Das Kolpingwerk hat sich viele Jahre hinter den Lebensschutz gestellt, jetzt diskutiert der Verband den Paragraphen 218 kontrovers.
Diskussion um Paragraph 218
Foto: IMAGO (www.imago-images.de) | Jahrzehntelang hat sich das Kolpingwerk Deutschland eindeutig und uneingeschränkt hinter den Schutz des menschlichen Lebens gestellt. Jetzt gehen die Meinungen intern auseinander.

Die von der Ampel-Regierung eingesetzte Kommission zur reproduktiven Selbstbestimmung hat Mittel April einen Bericht vorgelegt, in dem sie empfiehlt, den Paragraphen 218 abzuschaffen und Abtreibungen in den ersten zwölf Schwangerschaftswochen zu legalisieren. Dazu präsentiert das Kolpingmagazin in seiner aktuellen Ausgabe nun Pro- und Contra-Stimmen von Kolpingmitgliedern.
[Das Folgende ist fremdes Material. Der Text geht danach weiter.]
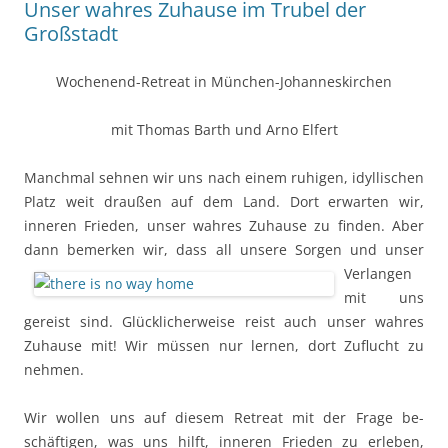
Unser wahres Zuhause im Trubel der
Großstadt
Wochenend-Retreat in München-Johanneskirchen
mit Thomas Barth und Arno Elfert
Manchmal sehnen wir uns nach einem ruhigen, idyl­li­schen
Platz weit draußen auf dem Land. Dort er­warten wir,
inneren Frieden, unser wahres Zu­hause zu finden. Aber
dann bemerken wir, dass all unsere Sorgen und unser
Verlangen
mit uns
gereist sind. Glücklicherweise reist auch unser wahres
Zuhause mit! Wir müssen nur lernen, dort Zuflucht zu
nehmen.
Wir wollen uns auf diesem Retreat mit der Frage be­
schäftigen, was uns hilft, inneren Frieden zu erleben,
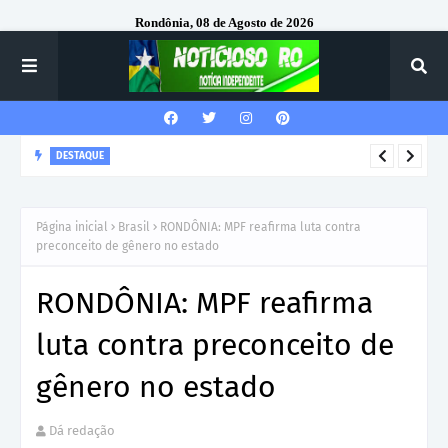
Rondônia, 08 de Agosto de 2026
DESTAQUE
Corregedor-Geral do MPRO recebe homenagem do 7º Batalhão
da Polícia Militar
Página inicial
Brasil
RONDÔNIA: MPF reafirma luta contra
preconceito de gênero no estado
RONDÔNIA: MPF reafirma
luta contra preconceito de
gênero no estado
Dá redação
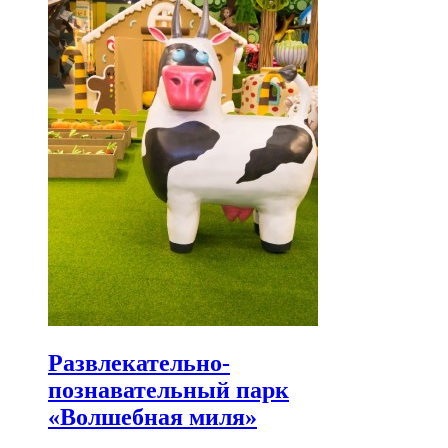
Развлекательно-
познавательный парк
«Волшебная миля»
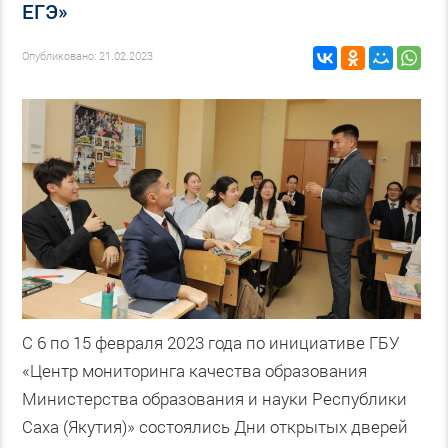
ЕГЭ»
Опубликовано: 21.02.2023
С 6 по 15 февраля 2023 года по инициативе ГБУ
«Центр мониторинга качества образования
Министерства образования и науки Республики
Саха (Якутия)» состоялись Дни открытых дверей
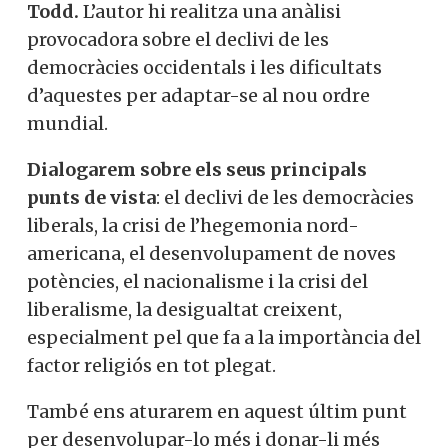
Todd.
L’autor hi realitza una anàlisi
provocadora sobre el declivi de les
democràcies occidentals i les dificultats
d’aquestes per adaptar-se al nou ordre
mundial.
Dialogarem sobre els seus principals
punts de vista
: el declivi de les democràcies
liberals, la crisi de l’hegemonia nord-
americana, el desenvolupament de noves
potències, el nacionalisme i la crisi del
liberalisme, la desigualtat creixent,
especialment pel que fa a la importància del
factor religiós en tot plegat.
També ens aturarem en aquest últim punt
per desenvolupar-lo més i donar-li més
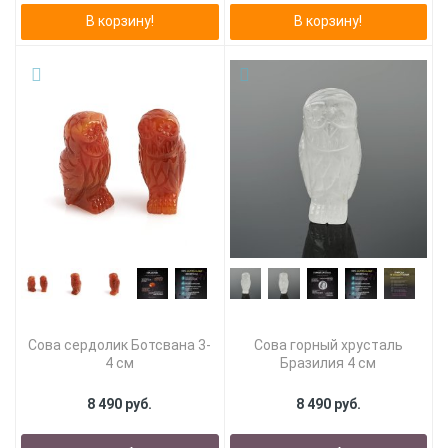
В корзину!
В корзину!
Сова сердолик Ботсвана 3-
Сова горный хрусталь
4 см
Бразилия 4 см
8 490 руб.
8 490 руб.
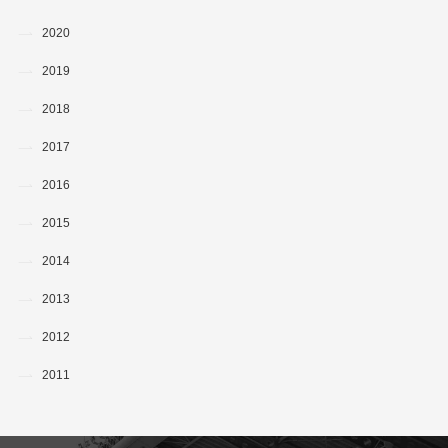
2020
2019
2018
2017
2016
2015
2014
2013
2012
2011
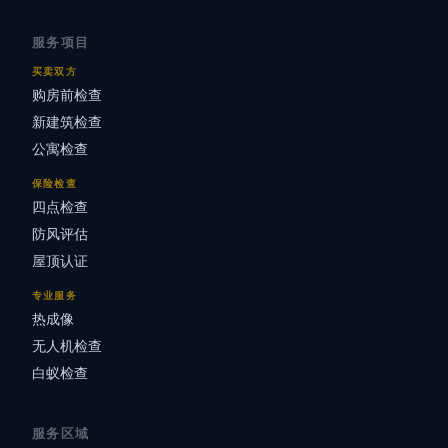
服务项目
买卖双方
购房前检查
新建筑检查
公寓检查
保险检查
四点检查
防风评估
屋顶认证
专业服务
热成像
无人机检查
白蚁检查
服务区域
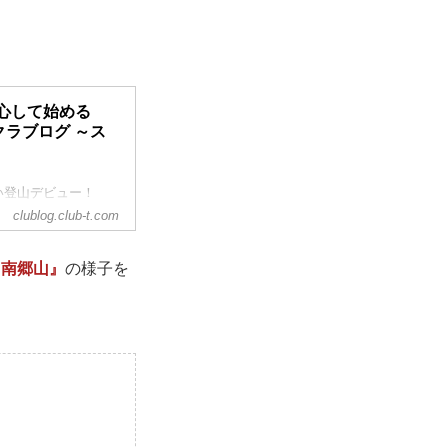
心して始める
クラブログ ～ス
い登山デビュー！
「初めてで不安」と
clublog.club-t.com
ったりなのが、65
テップアップガール
～南郷山』
の様子を
めます。
らしっかり学び、楽
はこちら↓↓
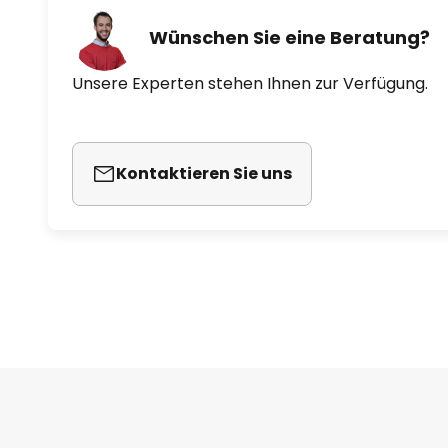
Wünschen Sie eine Beratung?
Unsere Experten stehen Ihnen zur Verfügung.
Kontaktieren Sie uns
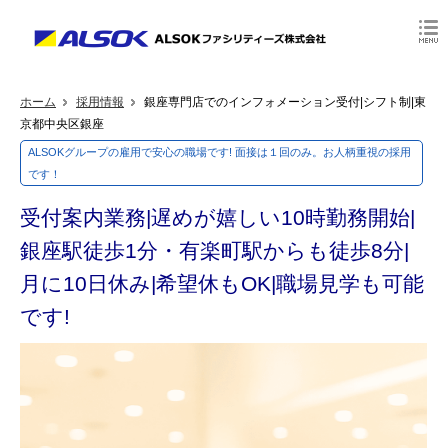
ホーム
採用情報
銀座専門店でのインフォメーション受付|シフト制|東
京都中央区銀座
ALSOKグループの雇用で安心の職場です! 面接は１回のみ。お人柄重視の採用
です！
受付案内業務|遅めが嬉しい10時勤務開始|
銀座駅徒歩1分・有楽町駅からも徒歩8分|
月に10日休み|希望休もOK|職場見学も可能
です!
Man bemühe sich um Verständnis für die Position des anderen und verstehe die veröffentlichten Ansichten innerhalb von Kolping als Beitrag „zur Debatte um Entkriminalisierung des Schwangerschaftsabbruchs“ sowie zur Meinungsbildung, erklärt Chefredakteur Christoph Nösser im Editorial des Magazins.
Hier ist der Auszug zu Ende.